Novantotto, novantanove. Cento. Neanche cento colpi di spazzola sarebbero bastati più per risollevare le sorti di Luigino. Marito fedele e devoto, per carità, ma col difetto. Non equivocate. Luigino mio è tifoso. E come ogni tifoso, vive gli alti e i bassi di una storia d’amore con una squadra che lo fa sentire al settimo cielo o che gli leva il sonno e la fantasia. La settimana scorsa, ad esempio, io e lui sul divano. Un bacio, una carezza, il Napoli che vince 1-0 e io già pronta, con gli occhi sognanti.
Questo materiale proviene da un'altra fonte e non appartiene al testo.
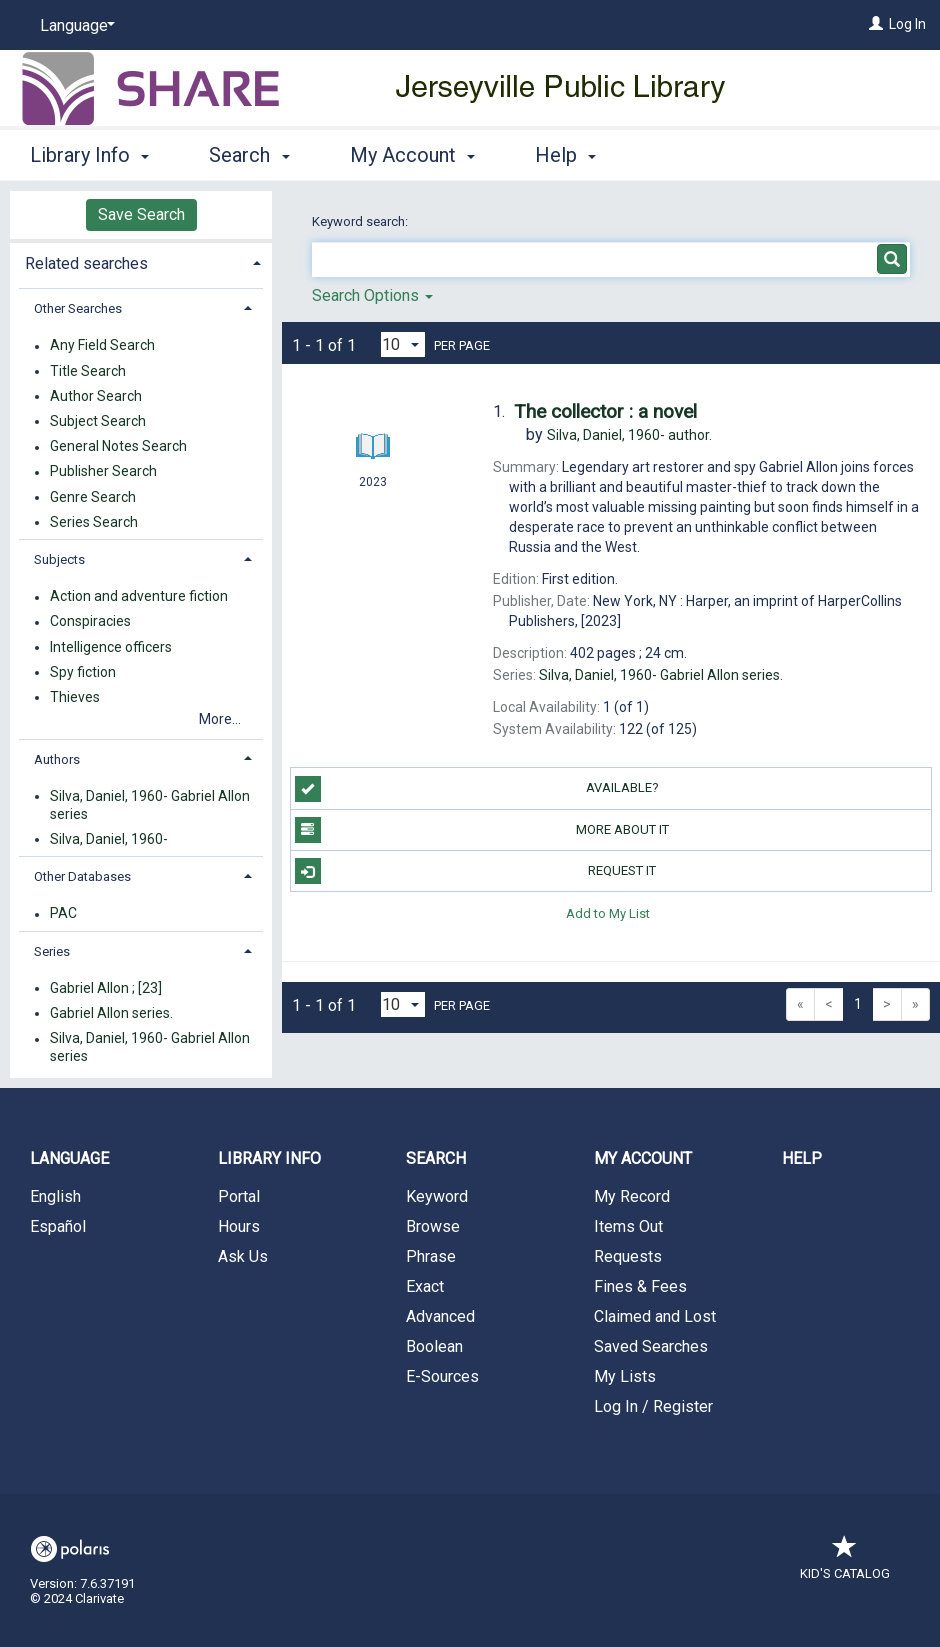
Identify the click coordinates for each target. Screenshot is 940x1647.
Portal (239, 1196)
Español (58, 1226)
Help (802, 1158)
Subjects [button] (59, 559)
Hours (239, 1226)
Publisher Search (103, 472)
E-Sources (442, 1376)
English (55, 1196)
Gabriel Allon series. (111, 1013)
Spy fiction (83, 672)
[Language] (74, 26)
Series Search (94, 522)
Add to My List (608, 912)
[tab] (141, 261)
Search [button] (249, 155)
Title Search (88, 371)
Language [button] (69, 1158)
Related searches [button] (86, 263)
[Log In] (876, 24)
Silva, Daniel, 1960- (109, 839)
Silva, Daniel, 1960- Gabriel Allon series (150, 805)
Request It (476, 871)
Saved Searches (651, 1346)
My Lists (625, 1376)
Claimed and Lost (655, 1316)
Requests (628, 1256)
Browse (433, 1226)
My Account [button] (412, 155)
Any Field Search (102, 346)
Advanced (440, 1316)
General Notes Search (118, 447)
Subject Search (98, 421)
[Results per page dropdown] (403, 344)
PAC (63, 914)
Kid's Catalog (845, 1563)
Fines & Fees (640, 1286)
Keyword (437, 1196)
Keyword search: (361, 221)
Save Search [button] (141, 214)
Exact (425, 1286)
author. (629, 435)
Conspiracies (90, 622)
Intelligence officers (111, 647)
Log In (907, 24)
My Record (632, 1196)
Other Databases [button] (82, 876)
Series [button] (52, 951)
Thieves (75, 697)
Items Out (628, 1226)
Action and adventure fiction (139, 597)
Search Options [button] (372, 295)
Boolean (434, 1346)
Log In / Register (653, 1406)
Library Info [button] (89, 155)
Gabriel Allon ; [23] (106, 988)
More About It (482, 830)
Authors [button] (57, 759)
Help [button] (565, 155)
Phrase (431, 1256)
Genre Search (93, 497)
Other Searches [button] (78, 308)
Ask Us (243, 1256)
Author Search (96, 396)
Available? (477, 789)
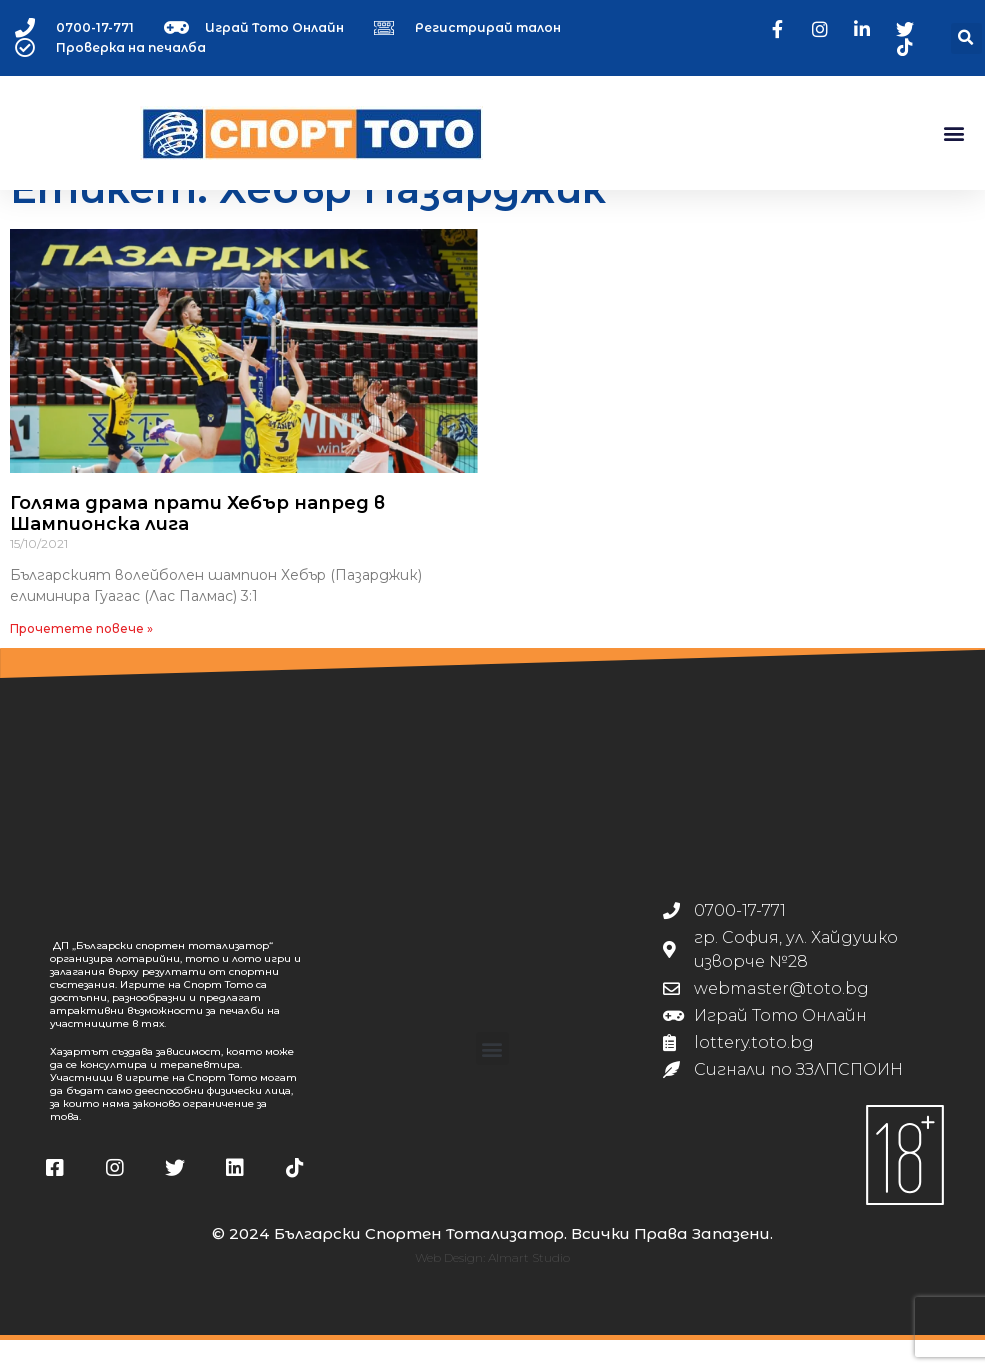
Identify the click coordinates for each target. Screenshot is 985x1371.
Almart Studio (529, 1288)
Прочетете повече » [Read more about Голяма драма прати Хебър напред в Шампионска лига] (81, 659)
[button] (966, 38)
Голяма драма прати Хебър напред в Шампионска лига (197, 545)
Passeggiata su via Caracciolo, cena a lume di candela in qualche bel ristorantino e una volta tornati a casa: luce soffusa, musica d’atmosfera e… che cacchio combina Aronica! Ma è quello il modo di fare un retropassaggio a 30 secondi dalla fine? Un maledettissimo gol del Torino rovinò tutti i miei piani. E a nulla sono serviti i 100 colpi di spazzola, la crema corpo al gusto di cocco, perfino la vestaglia trasparente. Niente. Luigino si stese di fianco e prese sonno ripetendo, come una preghiera «Accidesse primma a Mazzarri, e po’ Aronica».

Ma questa storia non poteva andare avanti così. Questa storia del marito che perde il desiderio ogni volta che il Napoli non vince andava risolta. Andai su internet e mi misi a cercare. Mariti adulteri, no. Allenatori del Napoli esonerati, per l’amor del cielo. Come riconquistare un marito tifoso. Regola uno: se è juventino, rivolgetevi a un bravo divorzista o chiedete al giudice il massimo della pena. In caso di tifoso del Napoli, tra parentesi “Ua’ che mazzo”, leggete attentamente e prendete appunti.
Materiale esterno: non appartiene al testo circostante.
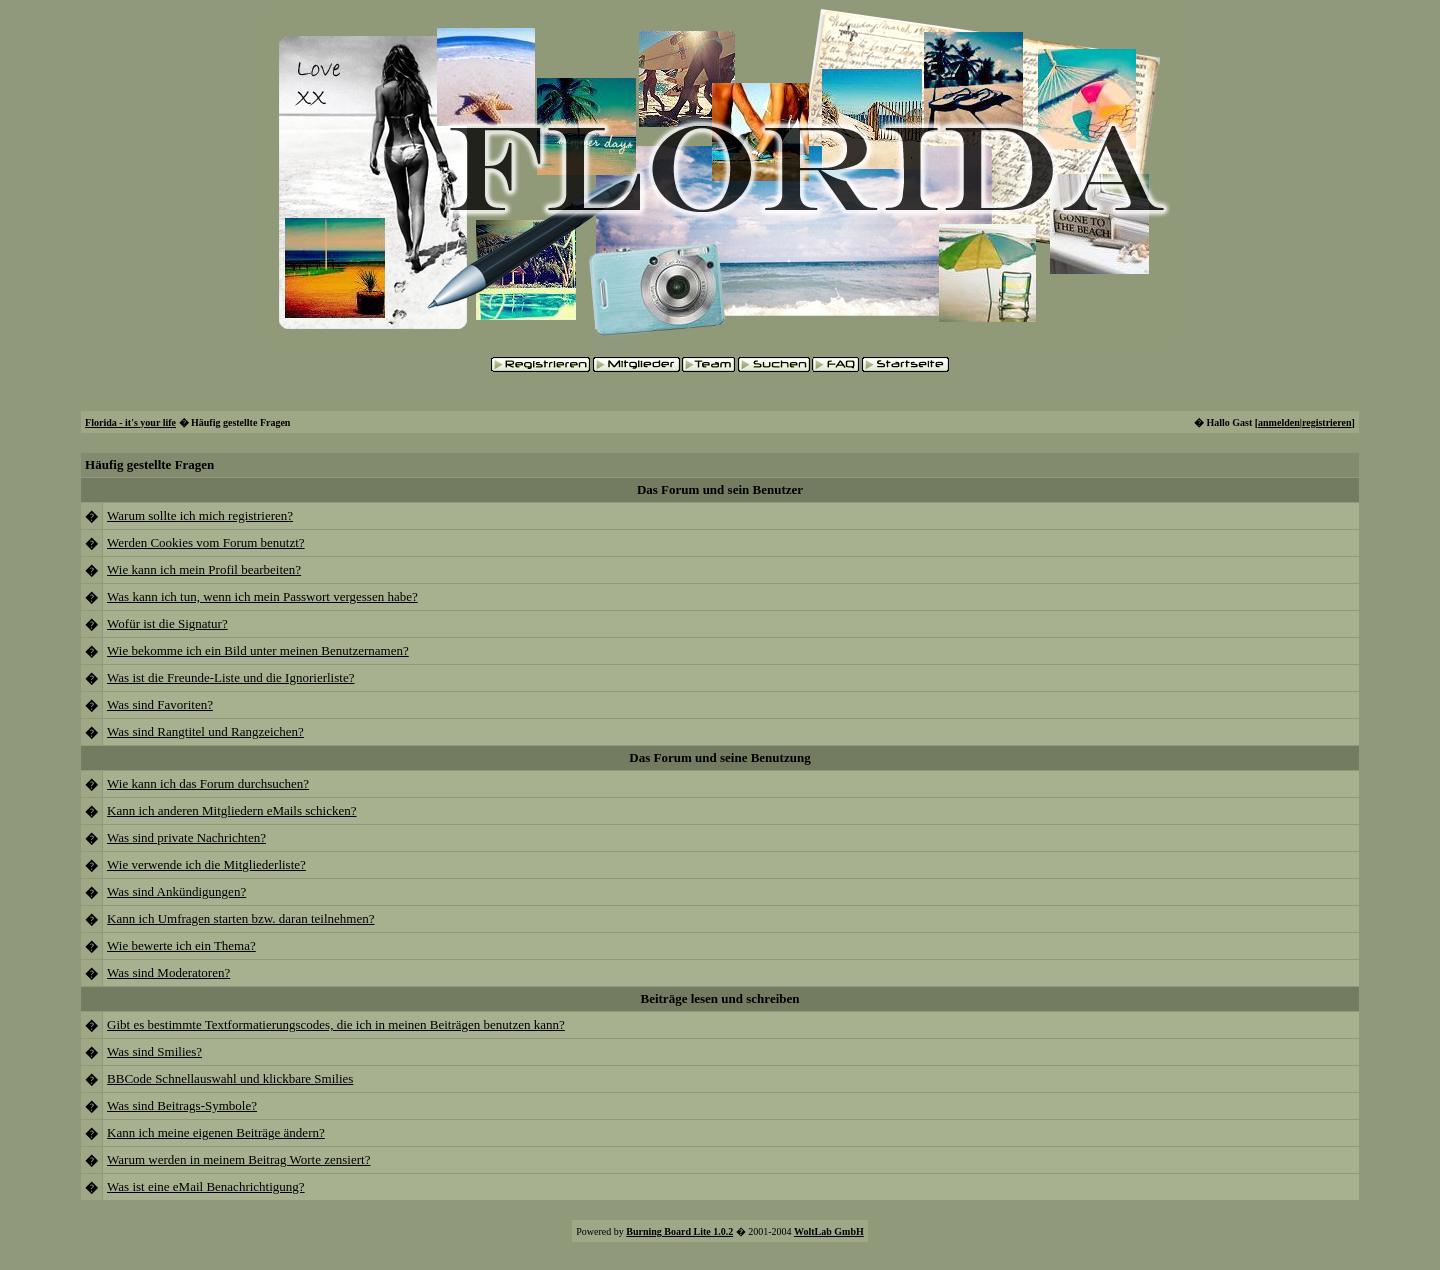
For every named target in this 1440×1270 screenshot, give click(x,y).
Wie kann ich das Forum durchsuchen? (208, 783)
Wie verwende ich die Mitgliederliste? (206, 864)
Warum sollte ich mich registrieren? (200, 515)
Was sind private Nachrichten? (186, 837)
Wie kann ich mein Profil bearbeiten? (204, 569)
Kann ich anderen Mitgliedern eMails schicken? (231, 810)
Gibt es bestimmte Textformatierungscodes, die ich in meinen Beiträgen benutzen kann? (336, 1024)
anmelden (1279, 422)
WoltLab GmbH (829, 1231)
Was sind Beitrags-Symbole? (182, 1105)
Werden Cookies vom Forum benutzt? (206, 542)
La settimana volò e finalmente arrivò la domenica. Il Napoli, dopo il brutto scivolone in casa decise di concedere il bis di figuracce, perdendo 2-0 contro il Parma. Luigino sembrava una statua di marmo, di quelle che mettono in seconda fila dentro ai musei perché hanno la faccia appesa. Neanche il tempo di sfiorargli i capelli che subito attaccò la lamentela. «Piccerella, stasera non è serata». «Ah no?» risposi io «E va bene». Il tempo di arrivare allo stereo ed ecco che dalle casse partì l’inno della Coppa dei Campioni. Quello col testo incomprensibile, ma che alla fine tutto il San Paolo urla «The Champions!». Su quelle due parole, con abile mossa tirai fuori la mia mise mozzafiato: un attillato completino del Napoli, con tanto di pantaloncini e calzerotti. Guardai Luigino e gli dissi «Che dici… riesci a tenermi testa 90 minuti?».

Un lunghissimo attimo di silenzio. Nell’istante in cui credevo di avere fatto fiasco pure stavolta, Luigino mi guardò come fosse la prima volta, e con voce suadente mi rispose «Sofia spegni la luce, che stasera ce la giochiamo fino ai supplementari».